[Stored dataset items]
»»

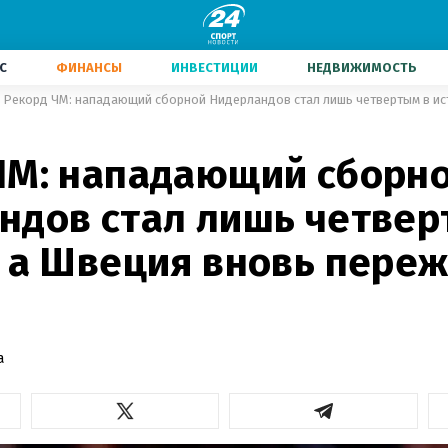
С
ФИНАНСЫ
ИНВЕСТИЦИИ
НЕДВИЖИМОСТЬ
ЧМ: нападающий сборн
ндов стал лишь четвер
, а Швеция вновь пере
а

««
»»

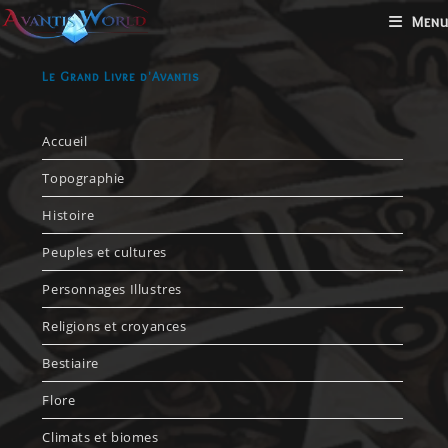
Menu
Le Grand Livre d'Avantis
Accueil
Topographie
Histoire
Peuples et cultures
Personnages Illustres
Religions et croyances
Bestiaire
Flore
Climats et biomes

««
»»

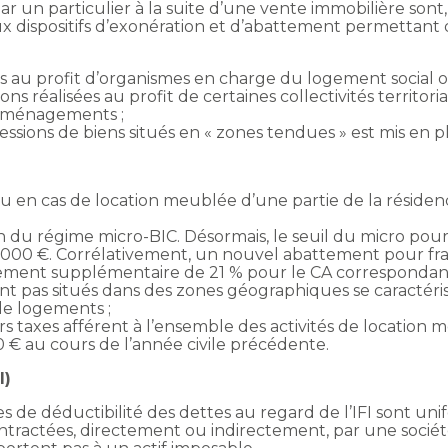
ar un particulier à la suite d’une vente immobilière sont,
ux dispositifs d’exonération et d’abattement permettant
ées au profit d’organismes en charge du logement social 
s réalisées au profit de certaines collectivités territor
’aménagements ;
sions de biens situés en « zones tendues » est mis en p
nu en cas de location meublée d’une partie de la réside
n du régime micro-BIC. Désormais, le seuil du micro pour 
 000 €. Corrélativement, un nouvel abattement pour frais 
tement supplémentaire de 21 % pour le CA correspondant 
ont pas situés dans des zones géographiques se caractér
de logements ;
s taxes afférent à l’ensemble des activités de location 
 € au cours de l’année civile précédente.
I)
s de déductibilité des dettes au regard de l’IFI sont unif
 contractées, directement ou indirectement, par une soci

««

Aim of the task:
Your answer should be the lines above from the one containing "sions de biens" through the one containing "contractées, directement ou", copied exactly and with both ends kept.

Reply:
sions de biens situés en « zones tendues » est mis en p
nu en cas de location meublée d’une partie de la réside
n du régime micro-BIC. Désormais, le seuil du micro pour 
 000 €. Corrélativement, un nouvel abattement pour frais 
tement supplémentaire de 21 % pour le CA correspondant 
ont pas situés dans des zones géographiques se caractér
de logements ;
s taxes afférent à l’ensemble des activités de location 
 € au cours de l’année civile précédente.
I)
s de déductibilité des dettes au regard de l’IFI sont unif
 contractées, directement ou indirectement, par une soci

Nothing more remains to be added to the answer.